Supplied entries START

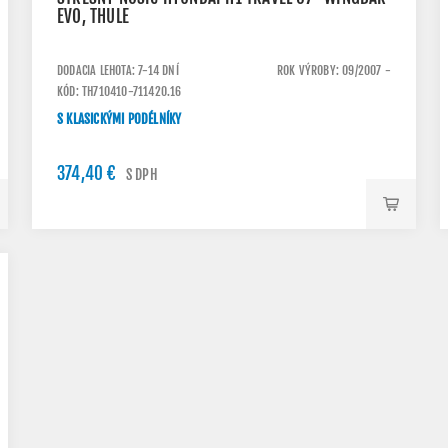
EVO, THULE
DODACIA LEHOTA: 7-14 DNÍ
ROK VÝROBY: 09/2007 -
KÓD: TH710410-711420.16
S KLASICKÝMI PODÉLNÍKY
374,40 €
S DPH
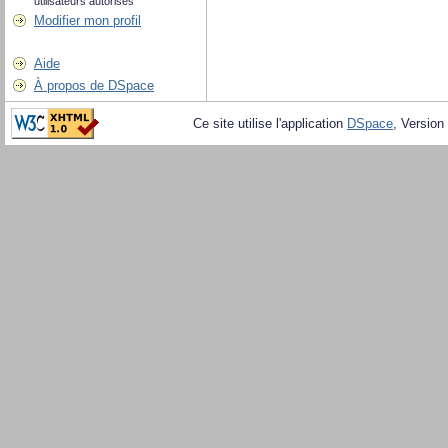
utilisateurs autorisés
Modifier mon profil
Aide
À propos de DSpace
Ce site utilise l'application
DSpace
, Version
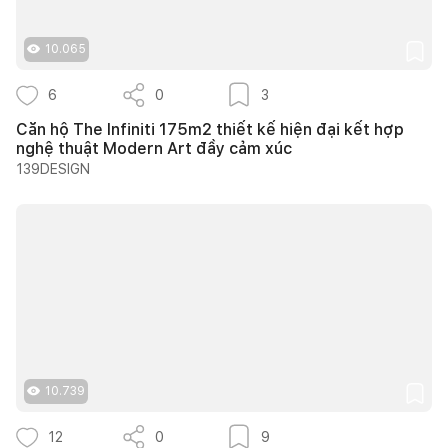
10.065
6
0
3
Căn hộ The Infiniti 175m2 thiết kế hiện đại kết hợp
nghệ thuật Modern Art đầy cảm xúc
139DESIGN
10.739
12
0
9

Supplied entries END
Supplied entries START

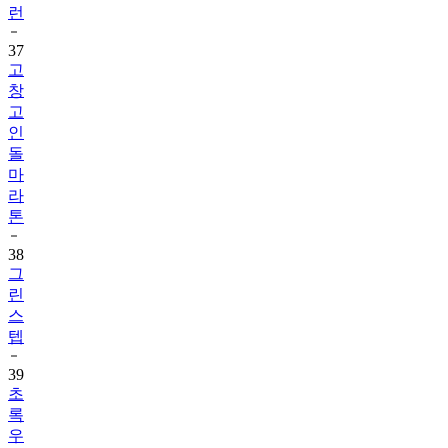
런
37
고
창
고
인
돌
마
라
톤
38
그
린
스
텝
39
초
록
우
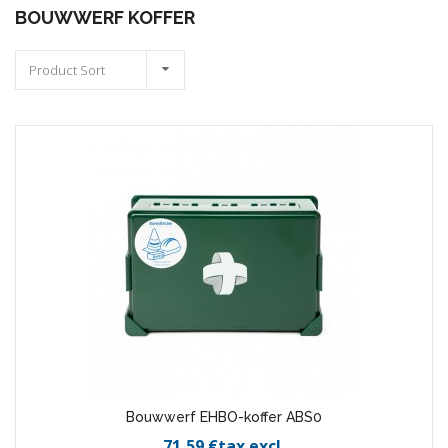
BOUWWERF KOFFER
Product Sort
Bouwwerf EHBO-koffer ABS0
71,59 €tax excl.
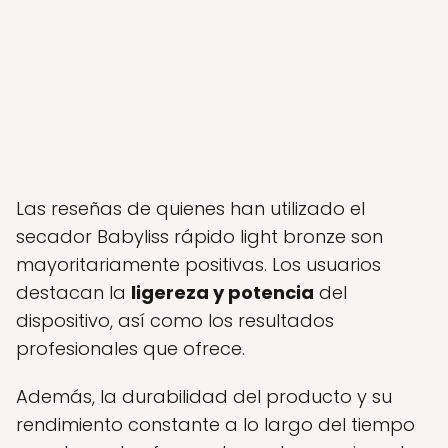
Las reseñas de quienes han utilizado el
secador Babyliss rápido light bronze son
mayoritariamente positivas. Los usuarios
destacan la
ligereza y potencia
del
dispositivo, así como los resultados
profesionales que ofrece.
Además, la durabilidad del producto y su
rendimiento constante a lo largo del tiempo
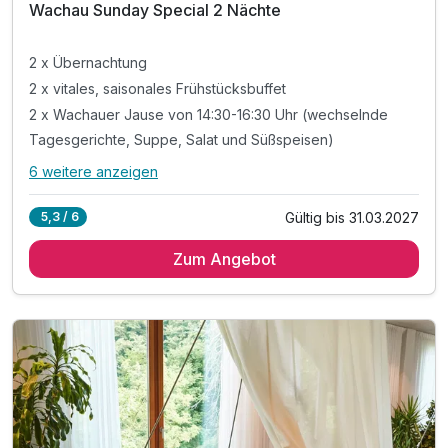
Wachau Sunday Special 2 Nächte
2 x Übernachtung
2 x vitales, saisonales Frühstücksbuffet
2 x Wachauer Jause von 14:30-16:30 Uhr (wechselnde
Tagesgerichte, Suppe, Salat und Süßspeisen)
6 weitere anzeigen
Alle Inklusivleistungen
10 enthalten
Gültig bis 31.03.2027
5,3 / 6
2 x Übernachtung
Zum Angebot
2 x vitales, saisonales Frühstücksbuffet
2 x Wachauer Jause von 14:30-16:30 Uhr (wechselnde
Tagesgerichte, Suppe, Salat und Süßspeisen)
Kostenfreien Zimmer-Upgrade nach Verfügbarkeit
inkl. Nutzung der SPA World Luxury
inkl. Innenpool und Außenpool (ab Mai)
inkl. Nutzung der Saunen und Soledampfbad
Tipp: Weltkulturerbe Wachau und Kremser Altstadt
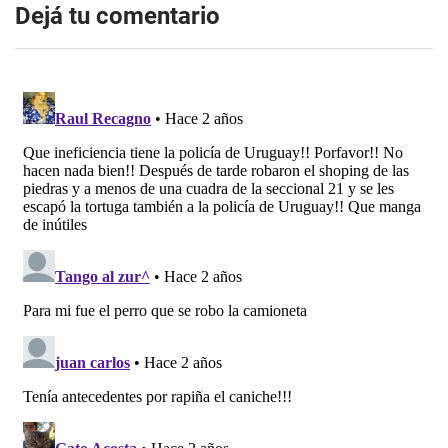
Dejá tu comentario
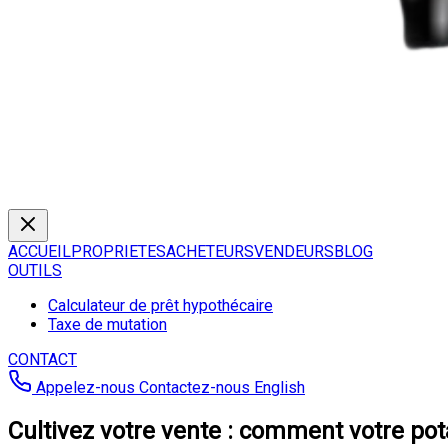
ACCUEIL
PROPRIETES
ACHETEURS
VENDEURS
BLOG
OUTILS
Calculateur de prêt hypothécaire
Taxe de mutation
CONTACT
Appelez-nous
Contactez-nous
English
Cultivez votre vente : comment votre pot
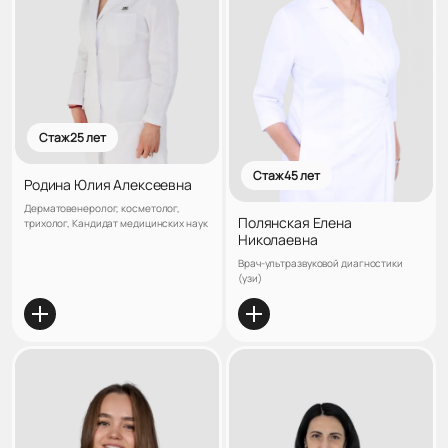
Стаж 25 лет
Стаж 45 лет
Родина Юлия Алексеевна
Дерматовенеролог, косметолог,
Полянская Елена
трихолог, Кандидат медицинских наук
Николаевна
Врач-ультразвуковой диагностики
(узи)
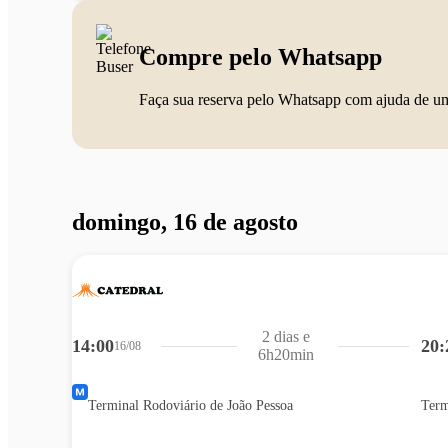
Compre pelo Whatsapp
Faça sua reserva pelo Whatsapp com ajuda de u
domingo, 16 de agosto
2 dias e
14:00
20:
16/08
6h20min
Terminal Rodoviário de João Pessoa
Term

Supplied entries END

Starting at the line that contains "6 weitere anzeigen" and stopping after the line that contains "inkl. Innenpool und Außenpool (ab Mai)", write out every line exactly as it appears above, and no other line.

6 weitere anzeigen
Alle Inklusivleistungen
10 enthalten
Gültig bis 31.03.2027
5,3 / 6
2 x Übernachtung
Zum Angebot
2 x vitales, saisonales Frühstücksbuffet
2 x Wachauer Jause von 14:30-16:30 Uhr (wechselnde
Tagesgerichte, Suppe, Salat und Süßspeisen)
Kostenfreien Zimmer-Upgrade nach Verfügbarkeit
inkl. Nutzung der SPA World Luxury
inkl. Innenpool und Außenpool (ab Mai)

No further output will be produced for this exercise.